Thursday, October 27, 2005

So What Happened in the Oil-For-Food Scandal

As expected, Kofi Annan was criticized for his lack of oversight of the program, Saddam earned $1.8 billion from over 2,000 companies, and the neo-cons were forced to shut up as it turned out that American companies and/or their foreign affiliates made up 52% of the companies dealing with Saddam.

Saddam took $1.8 bln from UN oil-for-food pact
Thu Oct 27, 2005 10:53 AM ET

UNITED NATIONS (Reuters) - More than 2,000 firms that did business with Iraq in the now-defunct U.N. oil-for-food program were involved in bribes and kickbacks to Saddam Hussein's government, a major report on the program said on Thursday.

Saddam diverted some $1.8 billion in kickbacks and surcharges said the report from a U.N.-established Independent Inquiry Committee led by former U.S. Federal Reserve Chairman Paul Volcker.


According to the London Times:
More than 2,200 companies helped to enrich Saddam Hussein's regime by paying a total of $1.5 billion in illegal bribes as they scrambled to profit from the United Nations Oil-for-Food programme, an inquiry is expected to report today

[...]

Companies and individuals from 66 countries paid bribes, while those paying oil surcharges came from, or were registered in, 40 countries. Their names will be published later today.

The report strongly criticises the UN Secretariat and Security Council for failing to monitor the programme, according to the Associated Press, which obtained a leaked copy.

The report will say that the Banque Nationale de Paris SA, known as BNP, which administered the Oil-for-Food holding account, had a dual role and did not tell the UN all it knew about the financial relationships that fostered the payment of illegal surcharges.

Iraq was first allowed to sell limited and then unlimited quantities of oil, provided that most of the money went to buy humanitarian goods.

But it left Saddam free to choose the buyers of Iraqi oil, and the sellers of humanitarian goods. He manipulated the programme by accepting bribes from favoured buyers and awarding contracts to them.


Meaning that Saddam could punish companies from countries that opposed lifting sanctions, and prop up support among countries that wanted them lifted. Which he eventually did, except that American, British and Japanese companies had also profited mightily by that point.

Now, I emphasized "Security Council" in the above quote, because it was the US and Britain who were prime movers for sanctions and who were prime movers for the oil-for-food humanitarian program in the first place.
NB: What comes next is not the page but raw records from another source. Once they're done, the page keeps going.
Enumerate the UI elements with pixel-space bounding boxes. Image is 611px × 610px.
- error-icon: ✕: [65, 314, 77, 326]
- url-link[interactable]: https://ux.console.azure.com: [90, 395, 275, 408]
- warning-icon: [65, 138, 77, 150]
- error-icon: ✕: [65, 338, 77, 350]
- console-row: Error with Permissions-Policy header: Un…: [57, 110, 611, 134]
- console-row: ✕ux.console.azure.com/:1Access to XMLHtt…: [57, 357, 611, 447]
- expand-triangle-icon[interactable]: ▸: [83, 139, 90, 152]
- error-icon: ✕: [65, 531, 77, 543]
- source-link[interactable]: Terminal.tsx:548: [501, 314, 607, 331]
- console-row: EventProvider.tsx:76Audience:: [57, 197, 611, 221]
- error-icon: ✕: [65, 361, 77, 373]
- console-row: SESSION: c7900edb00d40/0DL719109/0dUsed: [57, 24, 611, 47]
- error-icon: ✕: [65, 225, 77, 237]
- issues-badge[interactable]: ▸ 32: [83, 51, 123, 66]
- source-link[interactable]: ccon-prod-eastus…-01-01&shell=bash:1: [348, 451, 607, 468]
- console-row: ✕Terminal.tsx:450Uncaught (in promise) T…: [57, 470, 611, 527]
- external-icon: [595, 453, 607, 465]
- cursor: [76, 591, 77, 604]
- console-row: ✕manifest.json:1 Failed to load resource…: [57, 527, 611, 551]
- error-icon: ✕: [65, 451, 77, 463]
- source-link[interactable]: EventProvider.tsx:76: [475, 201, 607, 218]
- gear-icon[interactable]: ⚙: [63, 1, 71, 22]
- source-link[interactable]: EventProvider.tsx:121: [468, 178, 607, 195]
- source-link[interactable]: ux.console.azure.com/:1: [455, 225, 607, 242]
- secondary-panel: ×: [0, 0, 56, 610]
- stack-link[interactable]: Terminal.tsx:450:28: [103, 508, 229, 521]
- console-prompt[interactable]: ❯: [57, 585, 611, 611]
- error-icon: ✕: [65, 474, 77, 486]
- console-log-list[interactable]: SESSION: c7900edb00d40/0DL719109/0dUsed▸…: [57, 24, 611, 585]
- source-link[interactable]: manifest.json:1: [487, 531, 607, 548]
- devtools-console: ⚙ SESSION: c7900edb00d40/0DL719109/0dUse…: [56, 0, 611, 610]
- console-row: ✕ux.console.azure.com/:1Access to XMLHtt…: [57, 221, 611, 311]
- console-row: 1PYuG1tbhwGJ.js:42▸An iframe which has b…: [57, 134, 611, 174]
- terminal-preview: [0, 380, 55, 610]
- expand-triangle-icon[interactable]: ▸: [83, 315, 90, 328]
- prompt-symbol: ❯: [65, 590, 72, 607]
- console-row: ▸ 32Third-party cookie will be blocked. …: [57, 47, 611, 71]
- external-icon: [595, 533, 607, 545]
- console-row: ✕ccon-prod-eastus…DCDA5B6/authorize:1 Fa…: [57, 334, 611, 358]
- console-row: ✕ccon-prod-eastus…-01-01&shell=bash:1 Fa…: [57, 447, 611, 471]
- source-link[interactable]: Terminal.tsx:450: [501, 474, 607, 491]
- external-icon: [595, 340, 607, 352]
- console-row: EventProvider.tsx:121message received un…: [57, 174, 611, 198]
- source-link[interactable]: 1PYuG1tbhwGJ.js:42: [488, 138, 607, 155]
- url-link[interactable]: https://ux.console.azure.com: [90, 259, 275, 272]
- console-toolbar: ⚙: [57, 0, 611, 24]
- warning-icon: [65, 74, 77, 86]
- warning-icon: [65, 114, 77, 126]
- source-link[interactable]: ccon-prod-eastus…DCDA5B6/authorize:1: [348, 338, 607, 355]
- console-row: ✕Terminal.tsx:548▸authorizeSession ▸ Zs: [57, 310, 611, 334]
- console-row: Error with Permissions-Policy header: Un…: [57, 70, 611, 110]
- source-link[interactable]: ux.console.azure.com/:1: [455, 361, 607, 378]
Ergo, it is incumbent upon those nations to ensure monitoring is effective and worthwhile, something they clearly did not do.

Furthermore, this from the LA Times:
The inquiry, led by former U.S. Federal Reserve Chairman Paul Volcker, will detail how the U.N. and its member governments failed to stop the former dictator's exploitation of the $64-billion program, and will expose the participation of prominent international companies, as well as fly-by-night operations, a spokesman for Volcker's committee said Wednesday.

"There are a few marquee names that everyone will recognize," Mike Holtzman said. "Some worked with a wink and a nod with their governments. But the corruption was so widespread that literally thousands of companies were caught up in it. To play, you needed to pay."


Charges have been filed against two Texas oilmen, David B. Chalmers and Oscar S. Wyatt Jr.